#### [ACTIVITY]
Starting at the first line of the listing below, repeat each line up to and including the one containing "компании Intel, с целью их дальн". Leave out pictures.

------------------------------------

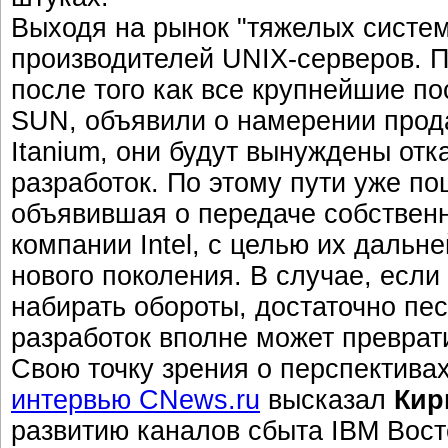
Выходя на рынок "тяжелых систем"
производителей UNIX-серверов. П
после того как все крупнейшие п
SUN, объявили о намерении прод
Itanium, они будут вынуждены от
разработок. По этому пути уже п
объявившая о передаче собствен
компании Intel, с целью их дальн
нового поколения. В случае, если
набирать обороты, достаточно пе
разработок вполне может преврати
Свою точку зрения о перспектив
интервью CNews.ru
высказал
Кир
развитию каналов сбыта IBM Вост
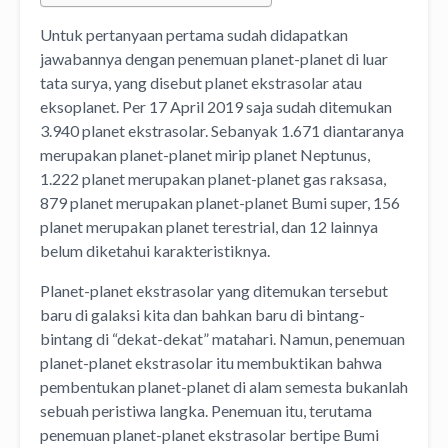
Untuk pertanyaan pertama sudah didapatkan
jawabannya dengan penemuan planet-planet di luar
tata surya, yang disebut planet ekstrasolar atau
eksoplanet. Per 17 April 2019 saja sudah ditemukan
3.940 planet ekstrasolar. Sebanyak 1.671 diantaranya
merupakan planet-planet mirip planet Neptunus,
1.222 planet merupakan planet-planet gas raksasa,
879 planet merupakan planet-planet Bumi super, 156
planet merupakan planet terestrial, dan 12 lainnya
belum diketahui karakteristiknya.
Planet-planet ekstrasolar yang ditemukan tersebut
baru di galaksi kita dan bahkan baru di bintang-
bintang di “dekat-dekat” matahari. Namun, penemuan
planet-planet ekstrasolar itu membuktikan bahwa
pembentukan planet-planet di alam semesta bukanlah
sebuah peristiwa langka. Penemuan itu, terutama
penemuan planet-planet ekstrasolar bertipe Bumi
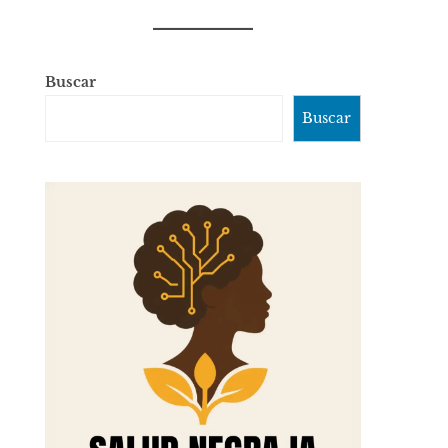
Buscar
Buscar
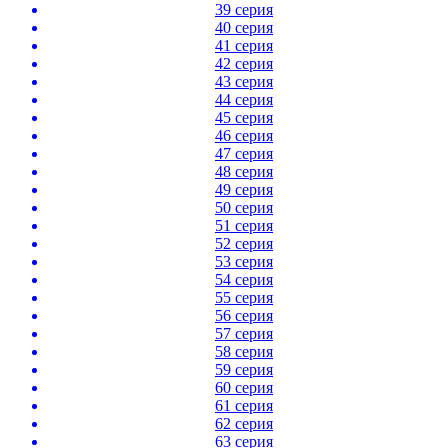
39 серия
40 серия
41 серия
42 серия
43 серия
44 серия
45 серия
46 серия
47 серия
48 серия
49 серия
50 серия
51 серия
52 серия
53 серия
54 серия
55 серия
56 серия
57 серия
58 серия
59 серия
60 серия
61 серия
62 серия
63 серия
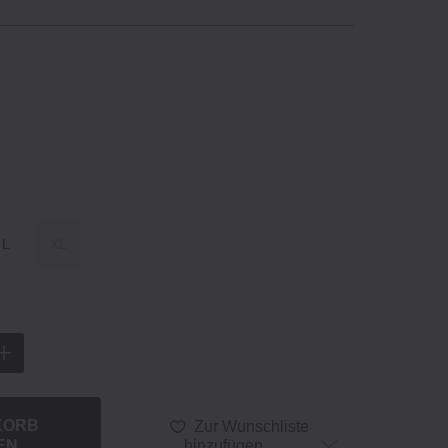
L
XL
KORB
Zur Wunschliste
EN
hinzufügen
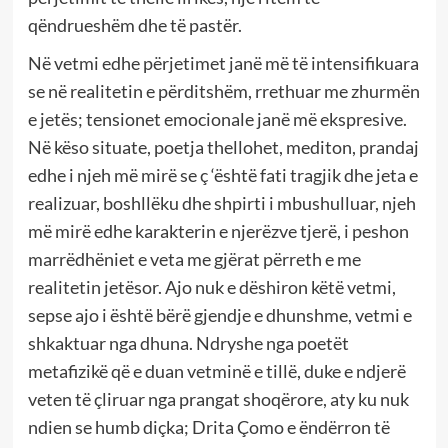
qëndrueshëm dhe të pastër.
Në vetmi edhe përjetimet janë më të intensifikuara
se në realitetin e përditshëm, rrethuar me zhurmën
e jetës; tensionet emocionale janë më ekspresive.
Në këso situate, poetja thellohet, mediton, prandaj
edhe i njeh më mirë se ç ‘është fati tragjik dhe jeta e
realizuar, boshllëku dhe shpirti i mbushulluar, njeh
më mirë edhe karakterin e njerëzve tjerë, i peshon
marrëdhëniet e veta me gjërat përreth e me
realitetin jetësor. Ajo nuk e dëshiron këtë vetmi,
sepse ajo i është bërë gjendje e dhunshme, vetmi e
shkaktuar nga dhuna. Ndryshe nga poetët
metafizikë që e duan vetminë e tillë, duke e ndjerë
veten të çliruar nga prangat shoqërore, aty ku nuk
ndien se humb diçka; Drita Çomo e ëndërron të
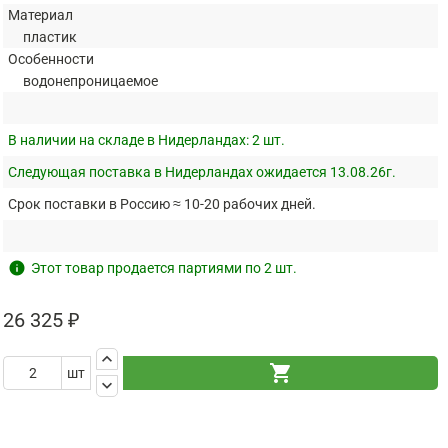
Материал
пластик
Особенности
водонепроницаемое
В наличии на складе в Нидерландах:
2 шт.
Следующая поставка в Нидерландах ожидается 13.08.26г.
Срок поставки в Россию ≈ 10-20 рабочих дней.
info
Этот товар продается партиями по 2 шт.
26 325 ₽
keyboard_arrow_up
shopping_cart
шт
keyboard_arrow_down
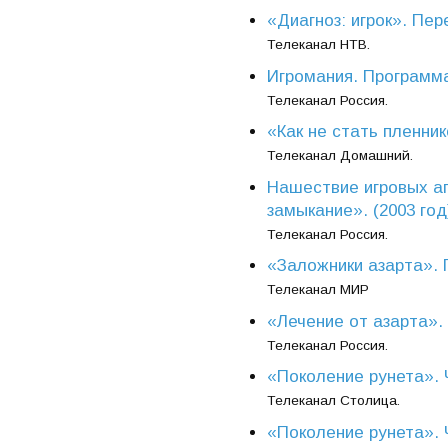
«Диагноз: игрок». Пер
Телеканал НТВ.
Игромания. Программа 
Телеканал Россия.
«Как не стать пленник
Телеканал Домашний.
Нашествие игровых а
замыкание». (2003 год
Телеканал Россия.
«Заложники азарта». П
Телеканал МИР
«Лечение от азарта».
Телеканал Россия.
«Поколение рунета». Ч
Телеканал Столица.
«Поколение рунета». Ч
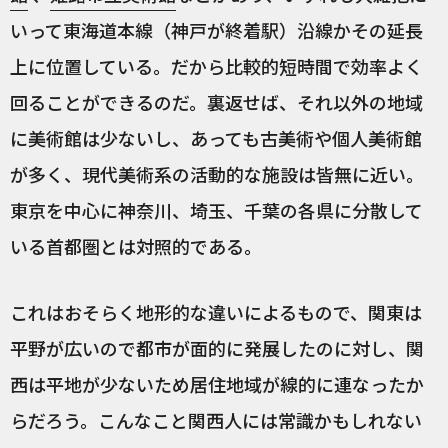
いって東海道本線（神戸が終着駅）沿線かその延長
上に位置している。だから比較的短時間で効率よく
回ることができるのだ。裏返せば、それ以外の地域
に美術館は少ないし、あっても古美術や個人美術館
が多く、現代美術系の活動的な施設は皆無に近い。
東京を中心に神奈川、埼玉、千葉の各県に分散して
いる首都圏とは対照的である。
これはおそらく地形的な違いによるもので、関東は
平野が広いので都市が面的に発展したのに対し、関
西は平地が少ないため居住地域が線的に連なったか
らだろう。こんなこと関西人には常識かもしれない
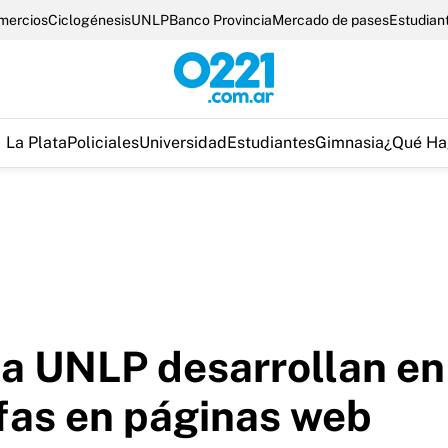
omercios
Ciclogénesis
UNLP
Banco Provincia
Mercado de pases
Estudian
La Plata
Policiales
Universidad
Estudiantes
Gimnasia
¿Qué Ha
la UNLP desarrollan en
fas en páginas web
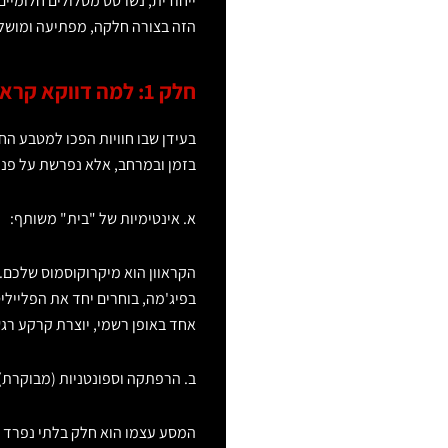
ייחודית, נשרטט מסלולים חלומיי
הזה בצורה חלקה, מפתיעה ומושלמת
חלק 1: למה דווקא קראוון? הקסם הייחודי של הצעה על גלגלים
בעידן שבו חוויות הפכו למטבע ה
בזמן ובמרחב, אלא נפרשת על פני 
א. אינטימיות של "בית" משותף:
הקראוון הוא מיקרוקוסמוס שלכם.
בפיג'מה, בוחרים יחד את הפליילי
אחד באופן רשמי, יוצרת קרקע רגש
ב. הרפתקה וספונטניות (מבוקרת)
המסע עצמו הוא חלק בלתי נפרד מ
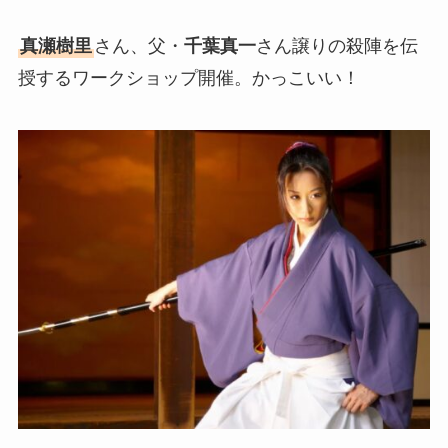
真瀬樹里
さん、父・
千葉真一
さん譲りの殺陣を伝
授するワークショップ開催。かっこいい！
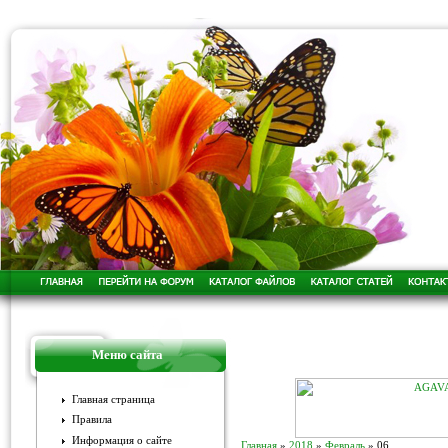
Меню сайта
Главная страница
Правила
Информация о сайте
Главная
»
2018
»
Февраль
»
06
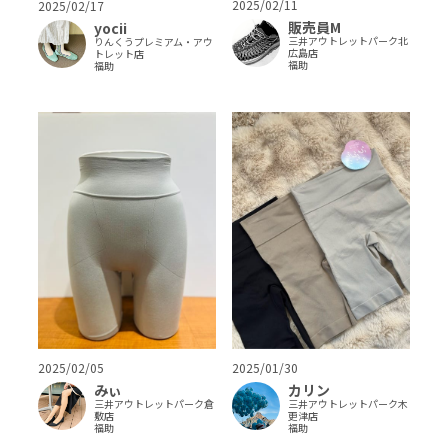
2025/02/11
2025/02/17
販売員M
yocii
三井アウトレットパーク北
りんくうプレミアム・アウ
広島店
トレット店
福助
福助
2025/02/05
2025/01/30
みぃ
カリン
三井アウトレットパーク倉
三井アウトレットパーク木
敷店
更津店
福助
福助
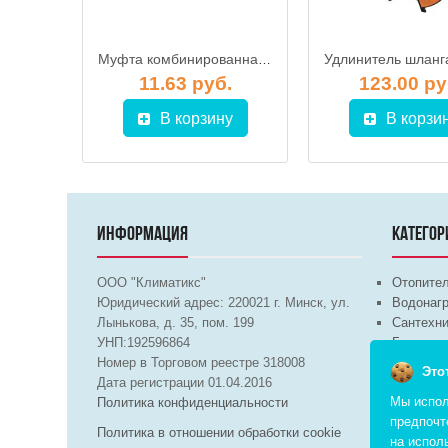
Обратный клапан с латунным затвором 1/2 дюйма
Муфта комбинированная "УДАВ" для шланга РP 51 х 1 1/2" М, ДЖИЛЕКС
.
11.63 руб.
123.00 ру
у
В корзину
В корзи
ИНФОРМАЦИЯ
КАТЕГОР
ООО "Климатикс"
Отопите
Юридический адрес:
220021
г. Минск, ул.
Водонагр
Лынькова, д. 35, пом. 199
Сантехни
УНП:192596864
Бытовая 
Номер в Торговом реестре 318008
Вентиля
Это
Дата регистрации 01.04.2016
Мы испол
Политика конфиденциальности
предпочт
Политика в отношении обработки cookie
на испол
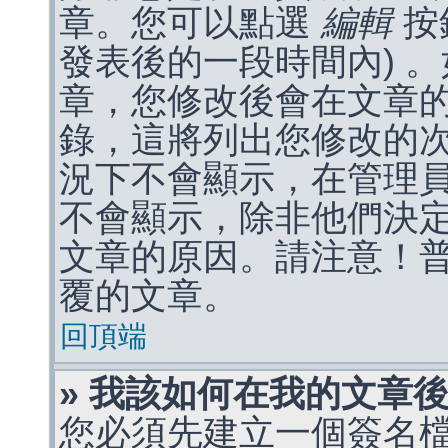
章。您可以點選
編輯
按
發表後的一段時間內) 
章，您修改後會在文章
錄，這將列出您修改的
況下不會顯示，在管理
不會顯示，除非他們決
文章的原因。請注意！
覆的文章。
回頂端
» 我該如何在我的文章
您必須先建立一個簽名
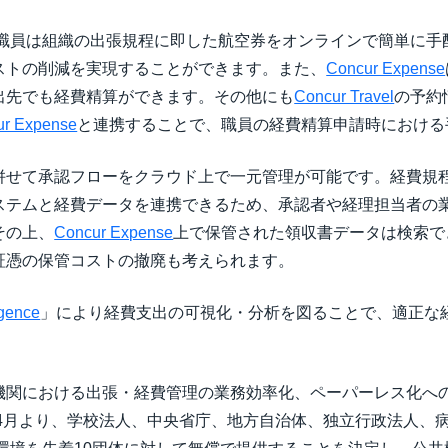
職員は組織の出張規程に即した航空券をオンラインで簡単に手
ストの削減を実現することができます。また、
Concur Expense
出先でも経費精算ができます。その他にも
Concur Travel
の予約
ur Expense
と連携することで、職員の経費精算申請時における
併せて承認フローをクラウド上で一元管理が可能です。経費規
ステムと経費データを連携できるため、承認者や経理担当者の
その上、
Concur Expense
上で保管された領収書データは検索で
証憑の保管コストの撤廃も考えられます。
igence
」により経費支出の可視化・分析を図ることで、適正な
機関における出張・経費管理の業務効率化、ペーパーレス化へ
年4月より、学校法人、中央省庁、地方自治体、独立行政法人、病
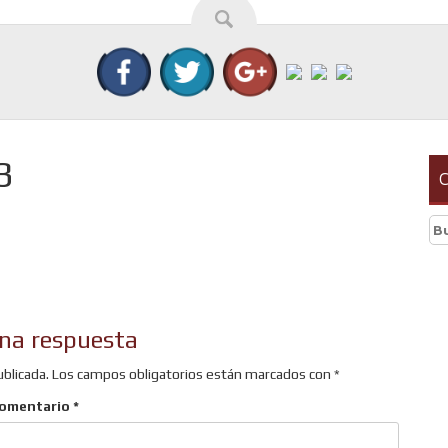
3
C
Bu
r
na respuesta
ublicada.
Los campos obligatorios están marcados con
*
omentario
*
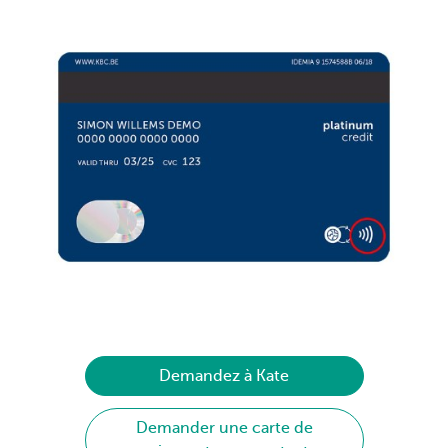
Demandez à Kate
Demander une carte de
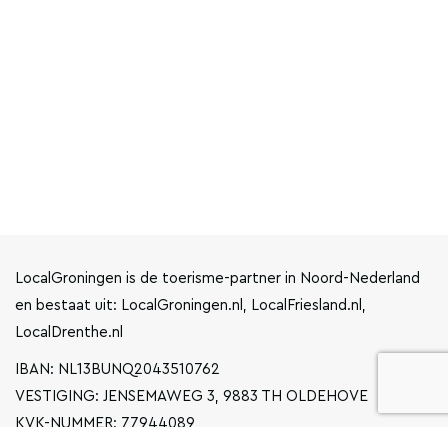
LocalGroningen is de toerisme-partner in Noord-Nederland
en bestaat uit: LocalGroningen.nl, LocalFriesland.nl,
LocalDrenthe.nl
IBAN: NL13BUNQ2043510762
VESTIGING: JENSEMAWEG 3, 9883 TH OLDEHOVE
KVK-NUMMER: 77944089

------------------------------------

#### [ANSWER TO THIS EXERCISE]
Выходя на рынок "тяжелых систем"
производителей UNIX-серверов. П
после того как все крупнейшие п
SUN, объявили о намерении прод
Itanium, они будут вынуждены от
разработок. По этому пути уже п
объявившая о передаче собствен
компании Intel, с целью их дальн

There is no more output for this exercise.